Depends on your definition of ethical. Assuming you define it in terms of a lack of cruelty to the animals and their handlers then such meat does exist.
However, the vast majority of meat is not that. The issue is it's cheaper to produce meat unethically than it is to produce it ethically. Because of that, at every step in the production to mouth there's a strong incentive to go the cheap route rather than the ethical route.
But doesn't this depend upon your definition of cruelty? I've seen vegans who define raising an animal for the purpose of eating it to be inherently cruel, even if it doesn't suffer any negative treatment until the day it is killed to be eaten.
Even this is just going with common enough definitions found in modern society. If we expand our scope of what ethics and what views of cruelty are allowed, there is no end to what results we see.
Totally agree. And I don't fault people for taking such a position about livestock, it's not unreasonable. I don't land there myself but can see why others would.
That is the thing. USA people can do a lot to reduce their emissions. But when this anti-meat bullshit comes up, all it does is screw people from other countries that rely on meat due to their environment.
I am not from the USA, and got tired of whenever USA people do heavy anti-meat campaign people go bother me about it, but when I ask them what I am supposed to eat, then it is not their problem.
I'm a vegetarian, and while not vegan, I take care to reduce animal products to a minimum, but IMO ethical meat exists. If a farmer has a few chickens running around, and he slaughters one for consumption, that's fine with me. It would only be unethical if you hold all (animal) life sacred, a very difficult position. It's the scale and means of meat production that makes meat consumption unethical and immoral.
Those are extremely recent ancestors, from less than ten thousand years ago. Moreover they were located in a place (the Andean highlands) where it is likely that there were not enough animals to allow them to sustain themselves by hunting.
Our ancestors have shifted to a diet with a large percentage of animal fat and meat, which has lead to a simplification of our digestive system, for more than a million years.
Only during a little more than the last ten thousand years there has been a reverse shift towards a lower percentage of animal food, most likely after we had exterminated most suitable wild animals, which forced us to become creative and discover agriculture, otherwise we might have become extinct, like our prey.
Now, with our reduced digestive system, we could not live eating the kind of plants eaten by a gorilla or even by a chimpanzee. We need much more nutritious food, which can be provided only by plant seeds, the only parts of plants that are rich in proteins.
If 30% of what they ate was meat, then roughly 3/5ths of their caloric intake was meat. And as the study you posted states, they were eating mammals not fish or birds.
I guess you're assuming this is about the weight of food they are eating. Why?
What they're actually doing is measuring the isotopes in the carbon of the bodies of the human remains. You don't get any carbon in your body from the water or from the fiber in plants.

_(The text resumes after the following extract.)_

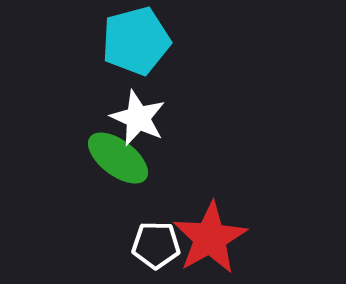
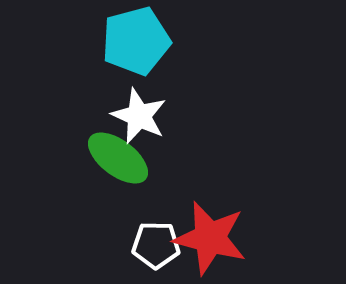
white star: moved 1 px right, 2 px up
red star: rotated 28 degrees counterclockwise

So your estimate correction needs to go the other way - the study says that > 80% of carbon in the bodies of early human foragers comes from plants. That means that also > 80% of the caloric intake comes from plants. Or alternatively, it would mean that > 95% of what they ate (by weight) was plants.
Tell them what? that we've grown so fat and stupid on the abundance the earth provides that we can't properly manage it and will probably cause millions undue suffering because we don't want to reduce our meat consumption to less than 250lbs per year despite it being easily possible?
Heh, I eat a lot of meat and still less than 250lbs per year. That's a perfectly fine number. The parent was saying that zero was the right number. Zero is really not the right number for much of the current human population. We shall see what happens in the future.
I'm with you that the collective we is fat and stupid and would go further than our various systems and patterns solve for predatory behavior against both humans and non-humans leading to those outcomes, and it is super unfortunate.
0 is a great number for rich countries to aspire to. Without some sort of massive crisis (which we're heading towards globally) it would probably take at least 100 years to even halve the current consumption levels. It took roughly 100 years to go from an average of 10lbs of chicken consumption per year (1920) to the current 70lb average (2020). Chicken is really where all the growth for meat consumption has come from.
Beef has been fairly steady per capita, and has decreased from its height a few decades ago — but the population keeps rising so it can't continue like this.